- WHAT THE EXERCISE ASKS
Filter the entries below, keeping every line that has the word "season".

- AVAILABLE DATA
◇ ◇ ◇ ◇ ◇

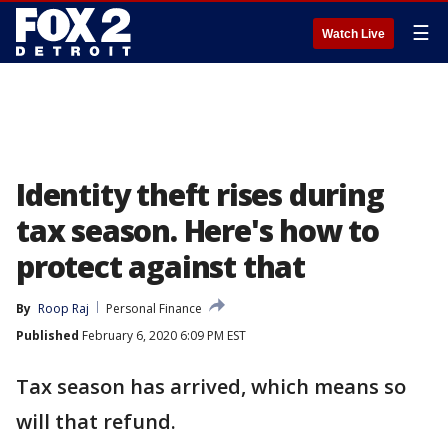
☰
Watch Live
Identity theft rises during
tax season. Here's how to
protect against that
By
Roop Raj
Personal Finance
Published
February 6, 2020 6:09 PM EST
Tax season has arrived, which means so
will that refund.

◇ ◇ ◇ ◇ ◇

- FINISHED TASK
tax season. Here's how to
Tax season has arrived, which means so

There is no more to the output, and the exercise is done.